ことの発端は私がまだ入院していた時のこと、病院で暇だった私の所に会長がやってきた。
「海にいきましょう」
「へ?」
いきなりのことに疑問符が浮かぶ。
何せ唐突だった。
病院で何もやることがなく、窓から見える木の葉っぱでも数えようとしていたとき突然会長が部屋の扉を開け放ってそう言ったのだ。

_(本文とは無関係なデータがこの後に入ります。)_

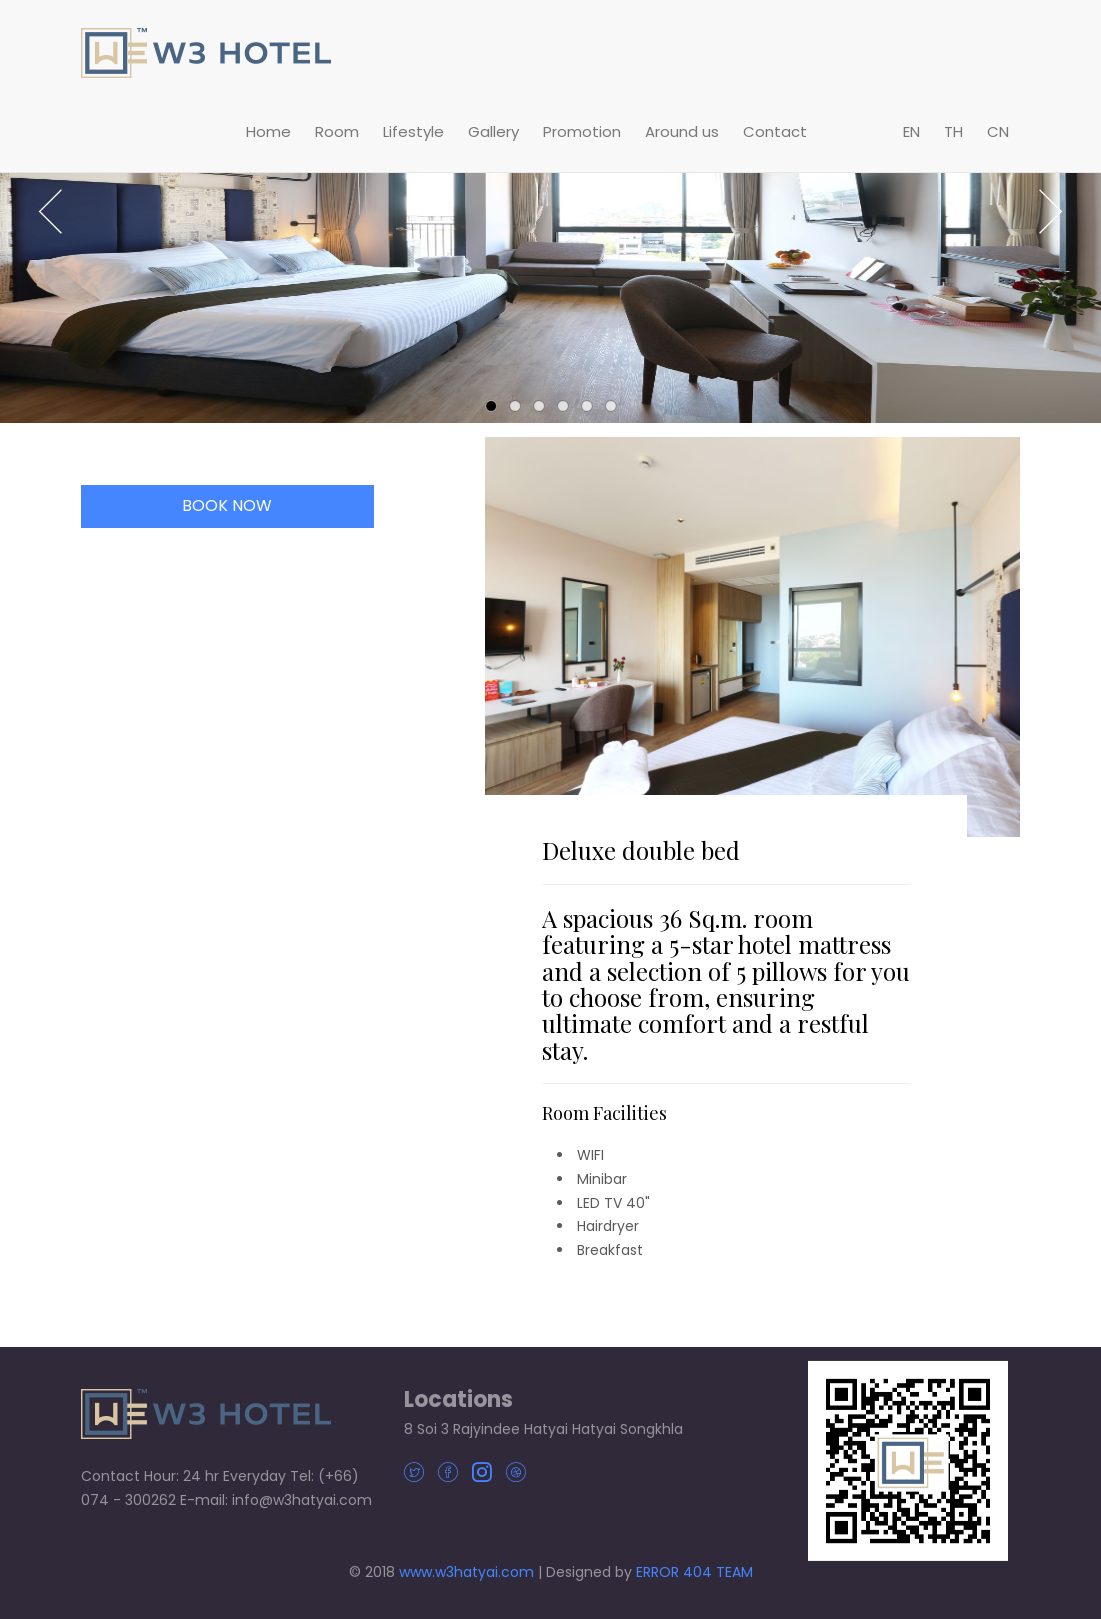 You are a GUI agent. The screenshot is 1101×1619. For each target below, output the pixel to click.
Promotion (582, 131)
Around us (682, 131)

「海にいきましょう。水着を着ましょう。ポロリもしましょう」
「え?」
「あ、つい本音が。冗談ですわ。せっかくもうすぐ夏休みですし、親睦を深めるために海に行ったらどうでしょうと私は提案しますわ」
なるほど、親睦を深めるためにか。
確かに悪くない。
会長の本音が気になるが……。
「いいですね、私は賛成ですよ」
「そう言ってくれると信じてました。ではさっそく準備に取りかかりますわね」
そう言って会長は去っていった。
いきなり来ていきなり帰る、まるで嵐みたいな人だと思った。
いやー、この部屋が私一人でよかった。
他に人がいたら申し訳なかった。
次の日、また会長が来た。
浮かない顔だったのでどうしたのか聞くと、海に行く計画は白紙になったらしい。
なんでもこの前の事件の事後処理に追われてそんな遠出をする余裕がないようだ。
確かに遠くまで出掛けないと海はない。
会長は会社を首になったサラリーマンのごとき哀愁を漂わせていた。
病室で落ち込んでいる姿があまりに可哀想で私は提案したのだ。
海が駄目ならプールはどうですか、と。
そして、今ココ。
会長は隣の市にある市民プールを貸しきることに成功したようだ。
どんな方法を使ったのかは想像できないが。
プールを提案したときのあの会長の救世主を見るような目が忘れられない。
そんな大層なことを言ったつもりはなかったのだが、会長には救世主に思えたのかもしれない。
正直複雑だった。
メールが来て、先輩方は少し遅れるとのことだ。
先に遊んでいていいらしい。
「そんじゃあ、行きますか」
「おー!」
「お、おー」
唯ちゃんと夜実ちゃんはノってくれたが残りの二人はノってこない。
「ほら二人も」
「あ、はい。おー」
千藤さんはノってくれたが完全に棒読みだった。
まあ、いい。
ノってくれただけでも上々だ。
「ほら氷柱も。おー!」
「はいはい」
やっぱりのらなかった。
ノリの悪いやつめ。
だから友達がいなーー。
「ぃぃったい!」
腕を締め上げられた。
何も言ってないじゃん!
これ私じゃなかったら訴訟に発展するよ!
「くぅっ」
文句を言おうとしたがすでに姿はない。
どうやら建物へ入っていったらしい。
くそっ、あとでお返ししてやるからな。
私は決意と共に建物へと入っていったのであった。
あ、ちなみに蓮君は簀巻きにして置いてきました。
別に病室で爆笑されたからじゃないよ。
今回は女の子だけの水着パーティーなんで。
美少女達の水着が見れないなんて悔しいでしょうねぇ。